The spyware, dubbed Landfall, abused a flaw tracked as CVE-2025-21042, which affects a Samsung image processing library and allows remote code execution. The vulnerability was exploited before Samsung released a patch.
Attackers reportedly delivered the spyware by sending victims a specially crafted DNG image via WhatsApp. The campaign appears to have focused on Samsung Galaxy devices, and researchers believe the spyware may have been deployed using a zero-click attack, requiring no interaction from the victim.
Palo Alto Networks stated that it did not identify any previously unknown vulnerabilities in WhatsApp itself.
Landfall is capable of infecting Samsung Galaxy S22, S23, S24, Z Fold4, and Z Flip4 devices. Once installed, the spyware enables extensive surveillance, including microphone recording, location tracking, and data exfiltration. Attackers can also steal photos, contacts, and call logs from compromised devices.

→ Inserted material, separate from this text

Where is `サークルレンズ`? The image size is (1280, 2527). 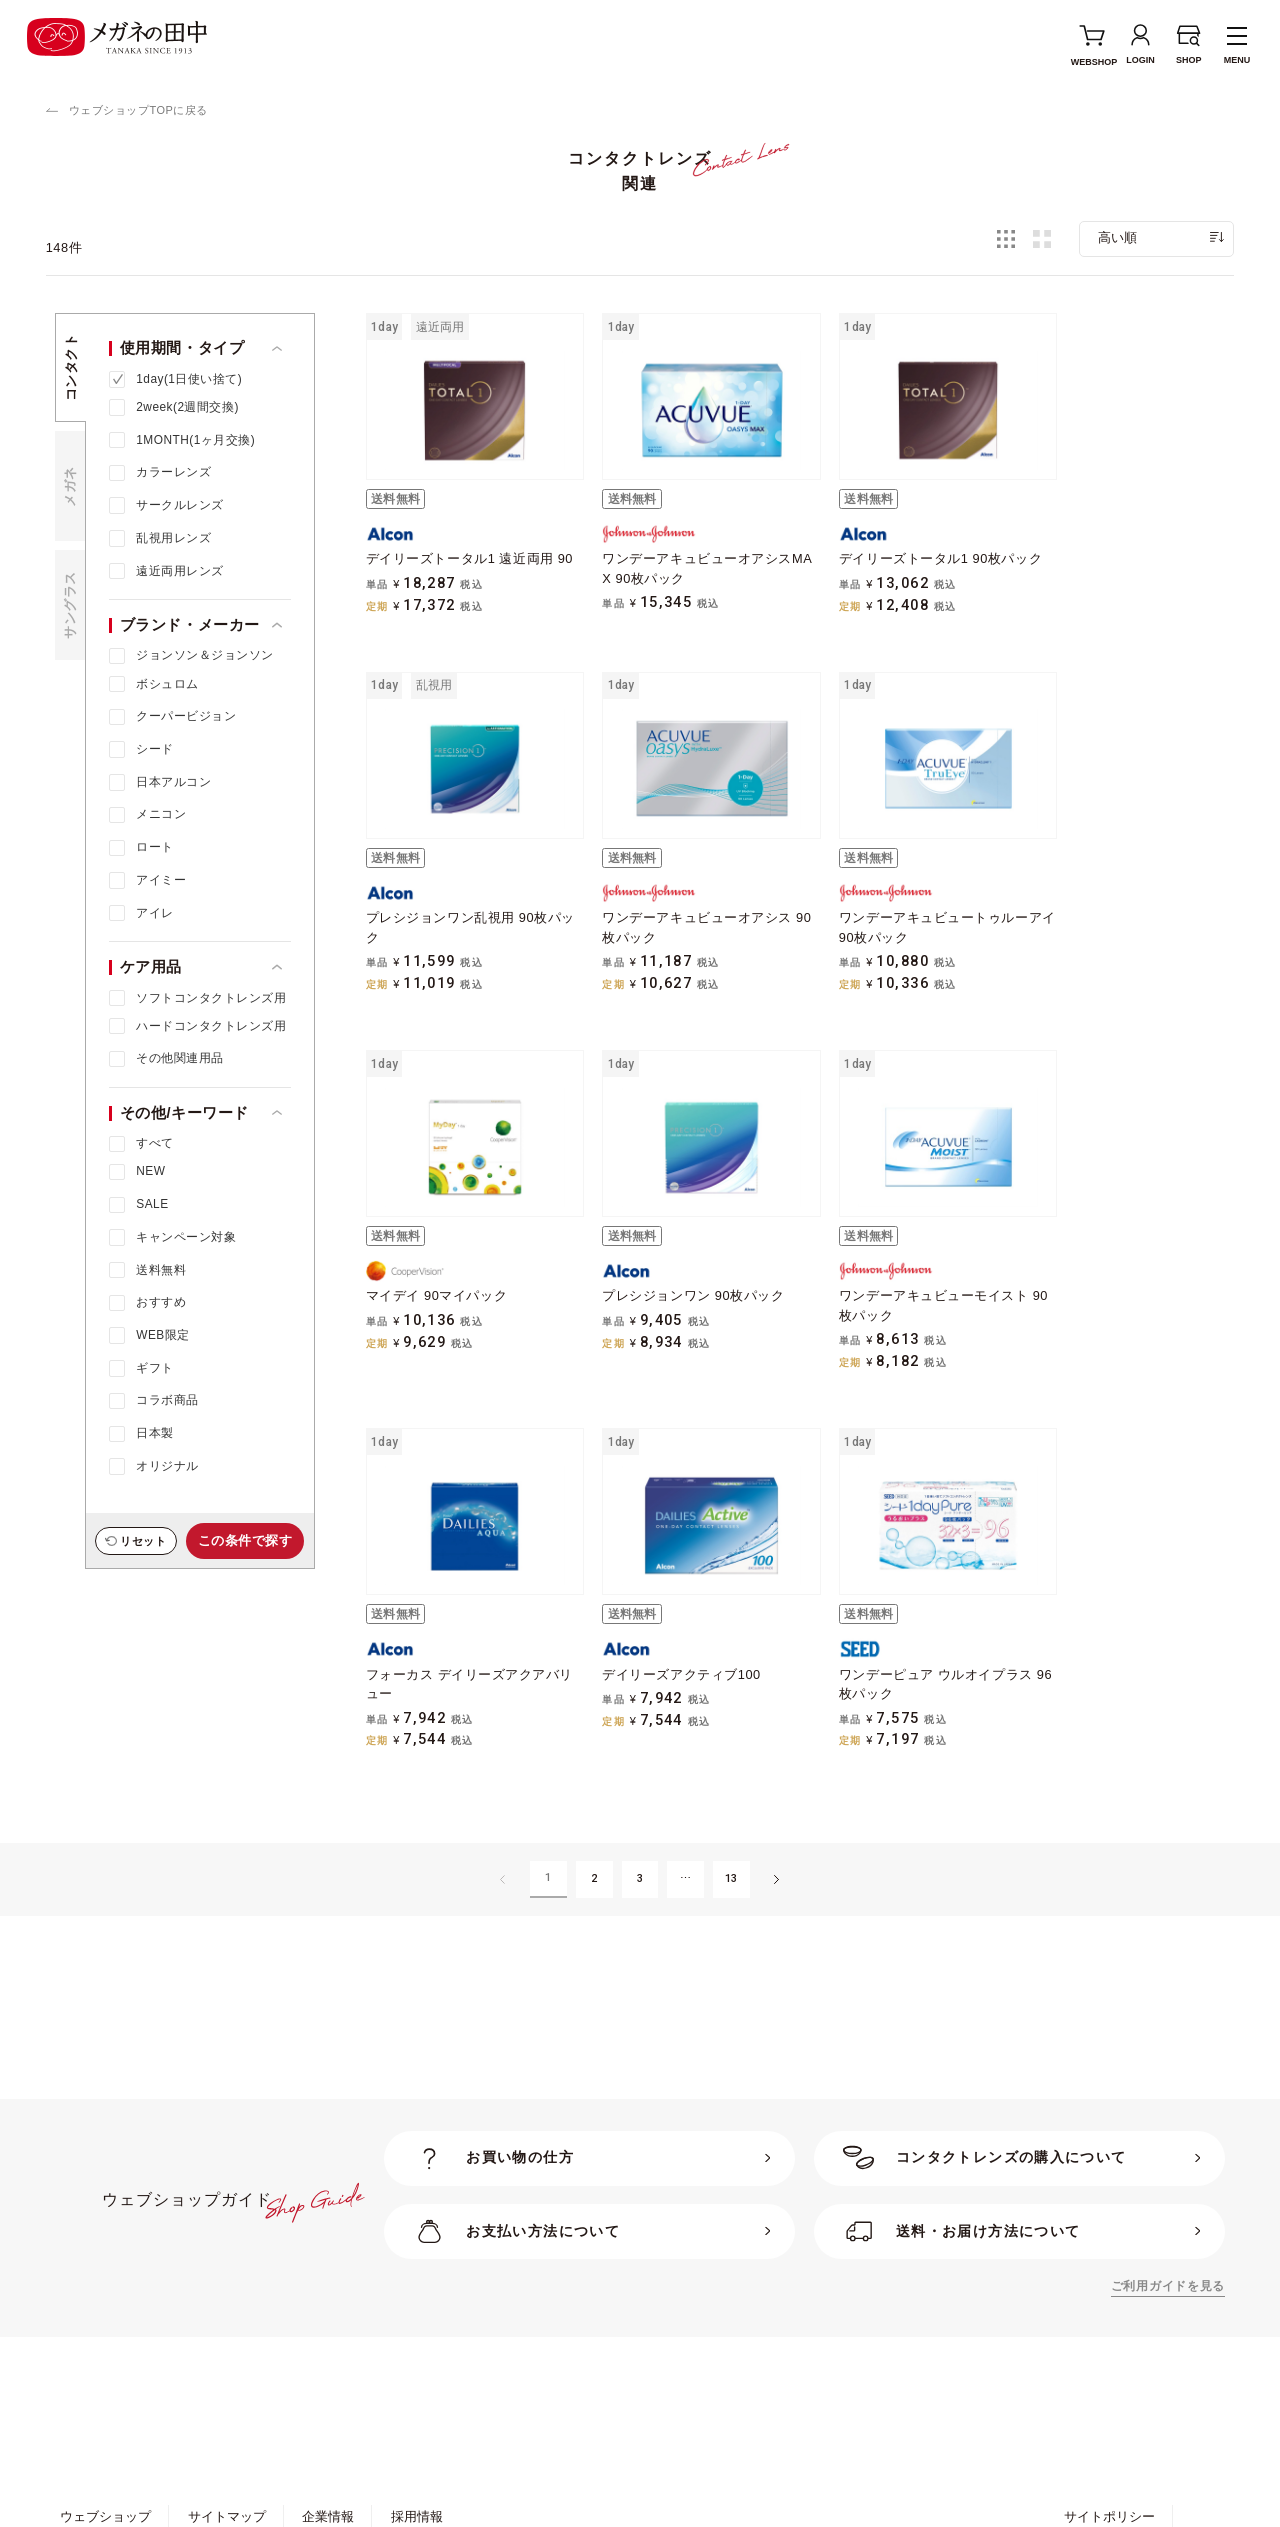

Although Samsung patched CVE-2025-21042 in April, its security advisory did not reference active exploitation. Palo Alto Networks reported that Landfall attacks have been occurring since at least July 2024, indicating the flaw was used as a zero-day before patches became available.
The vulnerability is closely related to CVE-2025-21043, another Samsung image library flaw recently patched after being reported by Meta and WhatsApp. That vulnerability also enables remote code execution and was likely exploited by a spyware vendor.
Palo Alto Networks noted strong similarities between the two vulnerabilities, particularly their use of DNG image processing and delivery through mobile messaging applications.
The firm also referenced Apple’s patching of CVE-2025-43300, a similar flaw believed to have been chained with a WhatsApp zero-day (CVE-2025-55177) to deliver spyware to iOS users. However, Palo Alto Networks could not confirm whether this exploit chain was used to deploy Landfall on Apple devices.
Researchers have not attributed Landfall to a known commercial spyware vendor and are tracking the operator as CL-UNK-1054. While some links were identified to the UAE-linked Stealth Falcon group, no conclusive attribution has been made. Malware component naming conventions suggest possible development ties to surveillance firms such as NSO, Variston, or Cytrox.
Analysis of malicious DNG files indicates that the campaign primarily targeted individuals in the Middle East and North Africa, including Iran, Iraq, Turkey, and Morocco.